'Impeachment' Brings Yawns in the Capital nytimes.com
On that subject, there's this article from the Sunday NYT. All a bit surreal. Slouching toward disengagement. Conclusion from old Watergate hand Len Garment:
The issues that provoked this clash between the executive and legislative branches are less threatening to the Constitution than those in Watergate, say some who lived through both. "There was a sense of awe and of great drama," recalled Elizabeth Drew, a journalist who covered Watergate for The New Yorker. Now, she said, "the issues involved are nowhere near the scale."
Terry Eastland, the publisher of the American Spectator, said people simply did not want to follow a story when they thought they knew the end, and they believed that the Senate would not convict Clinton.
Garment, the lawyer, saw something deeper, an anesthesia and amnesia producing a "dazed Disneyland" in modern politics.
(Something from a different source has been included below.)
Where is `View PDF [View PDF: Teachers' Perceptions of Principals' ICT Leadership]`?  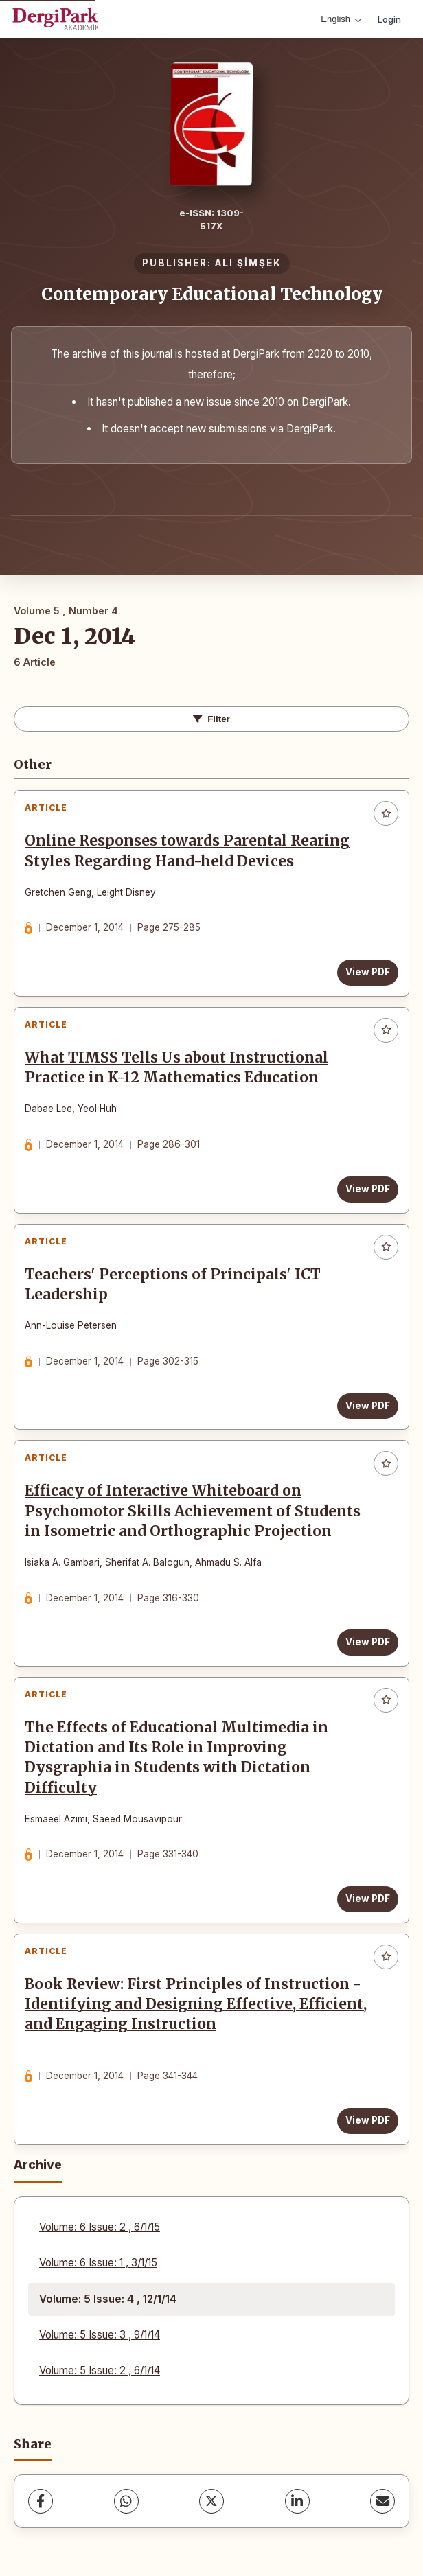 View PDF [View PDF: Teachers' Perceptions of Principals' ICT Leadership] is located at coordinates (367, 1405).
"The end of the cold war ended a sense of apprehension that major political events can affect our lives in a very serious way," he said. "There's a collapse of a sort of emotional memory about vital, energetic, pointed, pungent politics. It's just all games, dirty jokes."
Or just politics, in the depressing modern sense. Me, I don't watch tv, I was listening a little on the radio in the car, but after a couple minutes I realize the kids shouldn't be hearing it. I hate it when that happens.